I turned the pages, greatly intrigued. I could make out the flying machines and the art sketches, but most of it was inscrutable and I turned to other things. Now opening The Science of Leonardo, I recalled that experience, and was delighted to find that all was explained. Fritjof Capra presents us with a picture of the man and an insight into his remarkable scientific vision, both equally fascinating.

He was a sensitive vegetarian who charmed all he met and secured the patronage of a succession of princes; a painter surpassing all his contemporaries in technical skill, revolutionary composition and sensuous presentation; a recluse who revealed barely a fragment of his private life to posterity; a prolific writer who planned innumerable future volumes, but whose unfinished notebooks were scattered at the hands of a succession of unscrupulous collectors and so had no influence on succeeding generations; and a scientist.

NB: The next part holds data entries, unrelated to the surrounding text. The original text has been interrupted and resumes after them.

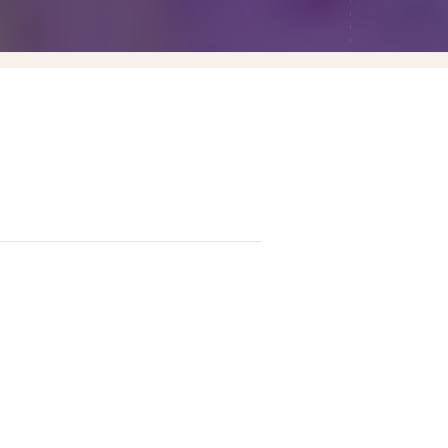
Las Vegas賭城自由行
LA洛杉磯自由行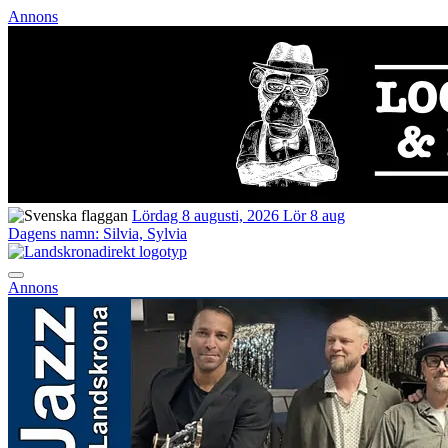
Annons
Lördag 8 augusti, 2026
Lör 8 aug
Dagens namn:
Silvia, Sylvia
Annons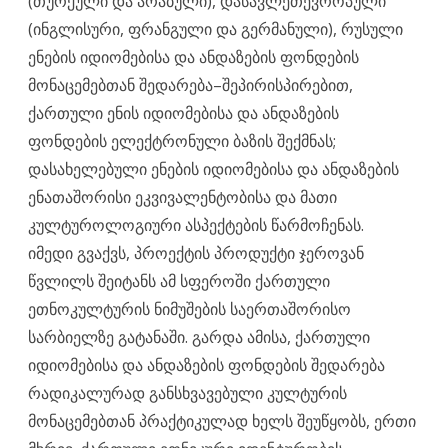
(თურქული და არაბული), დასავლეთევროპული
(ინგლისური, ფრანგული და გერმანული), რუსული
ენების იდიომებისა და ანდაზების ფონდების
მონაცემებთან შედარება–შეპირისპირებით,
ქართული ენის იდიომებისა და ანდაზების
ფონდების ელექტრონული ბაზის შექმნას;
დასახელებული ენების იდიომებისა და ანდაზების
ენათაშორისი ეკვივალენტობისა და მათი
კულტუროლოგიური ასპექტების წარმოჩენას.
იმედი გვაქვს, პროექტის პროდუქტი ჯეროვან
წვლილს შეიტანს ამ სფეროში ქართული
ეთნოკულტურის ნიმუშების საერთაშორისო
სარბიელზე გატანაში. გარდა ამისა, ქართული
იდიომებისა და ანდაზების ფონდების შედარება
რადიკალურად განსხვავებული კულტურის
მონაცემებთან პრაქტიკულად ხელს შეუწყობს, ერთი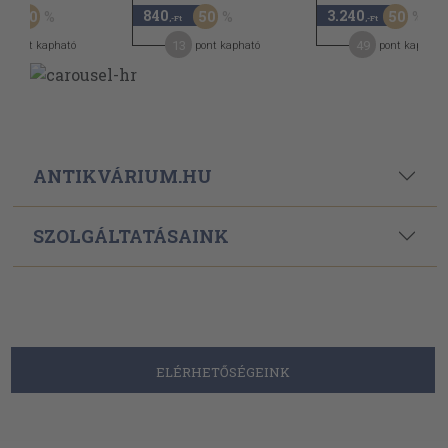
840
3.240
50
50
50
,-Ft
,-Ft
,-Ft
9
13
49
pont kapható
pont kapható
pont kapható
ANTIKVÁRIUM.HU
SZOLGÁLTATÁSAINK
ELÉRHETŐSÉGEINK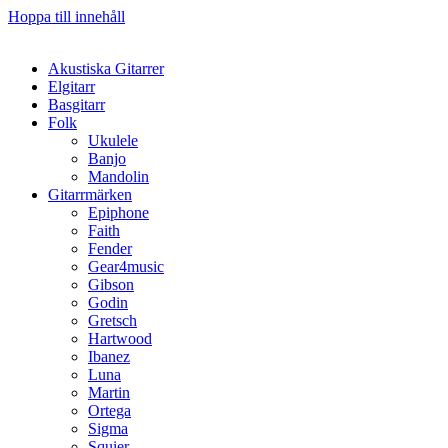
Hoppa till innehåll
Akustiska Gitarrer
Elgitarr
Basgitarr
Folk
Ukulele
Banjo
Mandolin
Gitarrmärken
Epiphone
Faith
Fender
Gear4music
Gibson
Godin
Gretsch
Hartwood
Ibanez
Luna
Martin
Ortega
Sigma
Squier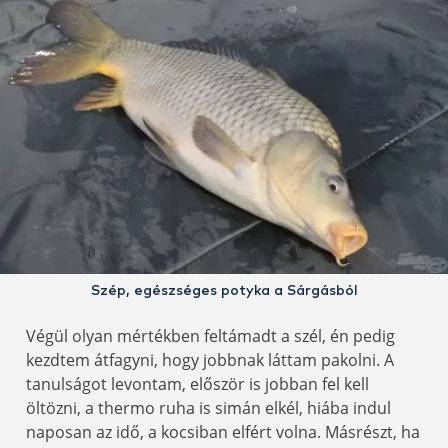
Szép, egészséges potyka a Sárgásból
Végül olyan mértékben feltámadt a szél, én pedig
kezdtem átfagyni, hogy jobbnak láttam pakolni. A
tanulságot levontam, először is jobban fel kell
öltözni, a thermo ruha is simán elkél, hiába indul
naposan az idő, a kocsiban elfért volna. Másrészt, ha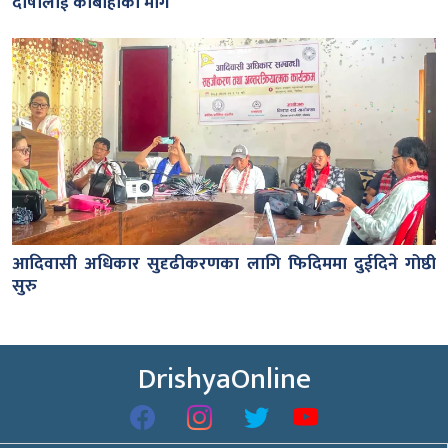
दोषीलाई कार्बाहीको माग
आदिवासी अधिकार सुदृढीकरणका लागि फिदिममा दुईदिने गोष्ठी
सुरु
DrishyaOnline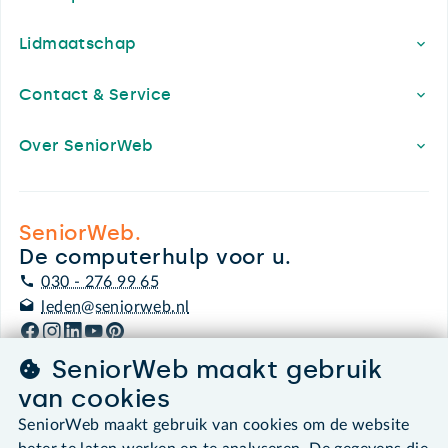
Lidmaatschap
Contact & Service
Over SeniorWeb
SeniorWeb.
De computerhulp voor u.
030 - 276 99 65
leden@seniorweb.nl
SeniorWeb maakt gebruik
van cookies
©2026 SeniorWeb
SeniorWeb maakt gebruik van cookies om de website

His science is still largely unexplored today after previous authors have expounded his art, anatomy, engineering and botany. Capra emphasises that Leonardo’s method was the first to be truly scientific. In any of his investigations he began by examining previous authorities – with some difficulty, for Leonardo never learnt Latin. His work was then based first and foremost on painstaking observations. These were repeated many times to ensure they were general and stable, developed through steady improvement in experimental technique, faithfully recorded throughout prolonged investigation, and then distilled into underlying principles which were generalised to cover an increasingly wide range of phenomena.

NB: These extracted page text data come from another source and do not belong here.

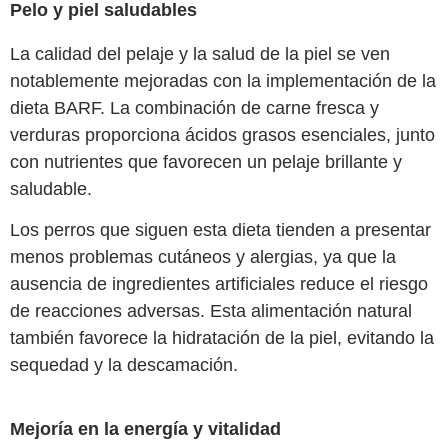
Pelo y piel saludables
La calidad del pelaje y la salud de la piel se ven
notablemente mejoradas con la implementación de la
dieta BARF. La combinación de carne fresca y
verduras proporciona ácidos grasos esenciales, junto
con nutrientes que favorecen un pelaje brillante y
saludable.
Los perros que siguen esta dieta tienden a presentar
menos problemas cutáneos y alergias, ya que la
ausencia de ingredientes artificiales reduce el riesgo
de reacciones adversas. Esta alimentación natural
también favorece la hidratación de la piel, evitando la
sequedad y la descamación.
Mejoría en la energía y vitalidad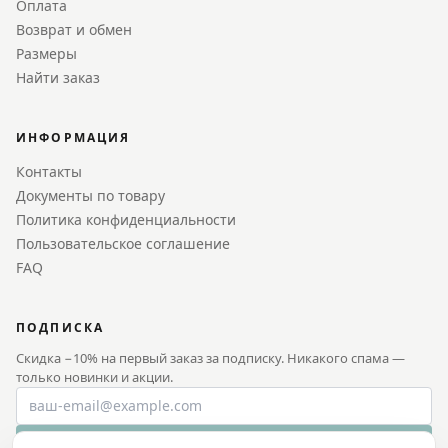
Оплата
Возврат и обмен
Размеры
Найти заказ
ИНФОРМАЦИЯ
Контакты
Документы по товару
Политика конфиденциальности
Пользовательское соглашение
FAQ
ПОДПИСКА
Скидка −10% на первый заказ за подписку. Никакого спама —
только новинки и акции.
Получить −10%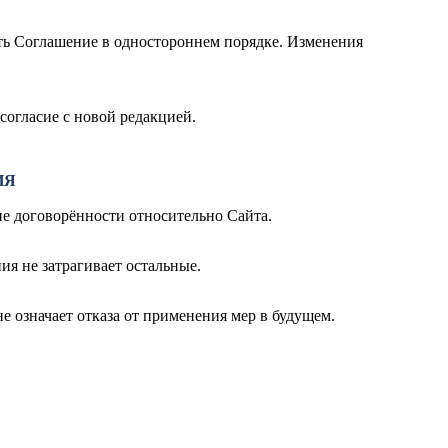
ть Соглашение в одностороннем порядке. Изменения
согласие с новой редакцией.
ИЯ
ие договорённости относительно Сайта.
ия не затрагивает остальные.
е означает отказа от применения мер в будущем.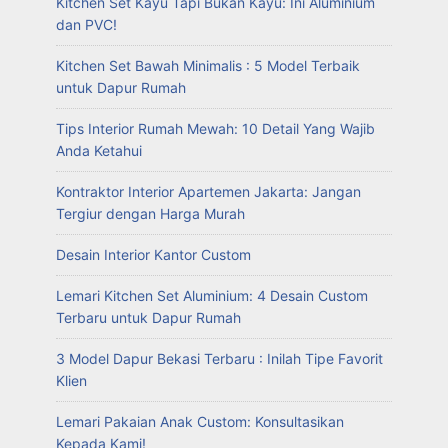
Kitchen Set Kayu Tapi Bukan Kayu: Ini Aluminium
dan PVC!
Kitchen Set Bawah Minimalis : 5 Model Terbaik
untuk Dapur Rumah
Tips Interior Rumah Mewah: 10 Detail Yang Wajib
Anda Ketahui
Kontraktor Interior Apartemen Jakarta: Jangan
Tergiur dengan Harga Murah
Desain Interior Kantor Custom
Lemari Kitchen Set Aluminium: 4 Desain Custom
Terbaru untuk Dapur Rumah
3 Model Dapur Bekasi Terbaru : Inilah Tipe Favorit
Klien
Lemari Pakaian Anak Custom: Konsultasikan
Kepada Kami!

This is a fully fledged science, standing in stark contrast to the practices of his contemporaries who read the classical texts and went no further. At the end of his life his knowledge of, for example, the process of human vision became almost as great as that achieved by Descartes more than a century later, and in some ways surpassed it, as in his suggestion that light is a wave phenomenon.

Capra’s main point, however, is that Leonardo’s science was wholly unlike that to be developed later. The science of Descartes was based on a particular sort of mathematics using algebra and number. That of Leonardo was based on the the interplay and transformation of spatial forms. His sketches of turbulent water, for example, draw analogies with corresponding sketches of the foliage of plants, and both are clearly analysed in terms of transformations of mathematical spirals. This emphasis on qualitative form, raised to precise scientific principles, points, says Capra, to the “new sciences” of cognition and complexity that are only now emerging in our century.

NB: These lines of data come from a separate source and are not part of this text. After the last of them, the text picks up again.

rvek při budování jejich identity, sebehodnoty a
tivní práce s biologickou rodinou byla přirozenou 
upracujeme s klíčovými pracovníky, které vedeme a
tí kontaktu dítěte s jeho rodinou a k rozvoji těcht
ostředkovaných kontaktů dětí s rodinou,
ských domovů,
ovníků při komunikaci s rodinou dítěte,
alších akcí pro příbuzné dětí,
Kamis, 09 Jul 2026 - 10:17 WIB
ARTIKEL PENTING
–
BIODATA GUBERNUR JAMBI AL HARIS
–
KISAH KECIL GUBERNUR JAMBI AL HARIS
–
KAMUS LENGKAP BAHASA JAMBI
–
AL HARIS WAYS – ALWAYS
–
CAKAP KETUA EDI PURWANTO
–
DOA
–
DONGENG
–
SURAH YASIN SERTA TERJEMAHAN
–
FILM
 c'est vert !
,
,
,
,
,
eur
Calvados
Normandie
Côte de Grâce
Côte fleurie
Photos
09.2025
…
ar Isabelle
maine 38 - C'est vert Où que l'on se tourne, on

It is also strongly reminiscent of the controversies around the edges of science today: between, on the one hand, mainstream science in the tradition of Descartes and, on the other hand, the guerrilla science of Rupert Sheldrake, emphasising causation through forms (‘formative causation’), or Henri Bortoft’s reworking of the science of Goethe. Might Leonardo’s work five centuries ago turn out to be even more revealing than these?

It is a fascinating possibility, but in the end Capra’s evidence left me with a verdict of “not proven”. I have spent many hours on bridges looking at weirs and sluices, and I find that Leonardo’s notebook drawings based on transformations of spirals just do not look like turbulent water, despite Capra’s claim to the contrary. By contrast, the concepts of energy and vorticity developed in the 19th century by Helmholtz do enable me to both see and feel what is going on in a turbulent stream. Perhaps the role of this absorbing book is not to introduce a Leonardic science into the modern world, but to heighten our sensitivity to the many different ways in which we can make sense of and deepen our wondering at the amazing world around us.

Chris Clarke was Professor of Applied Mathematics at the University of Southampton, UK, and is a Council member of GreenSpirit.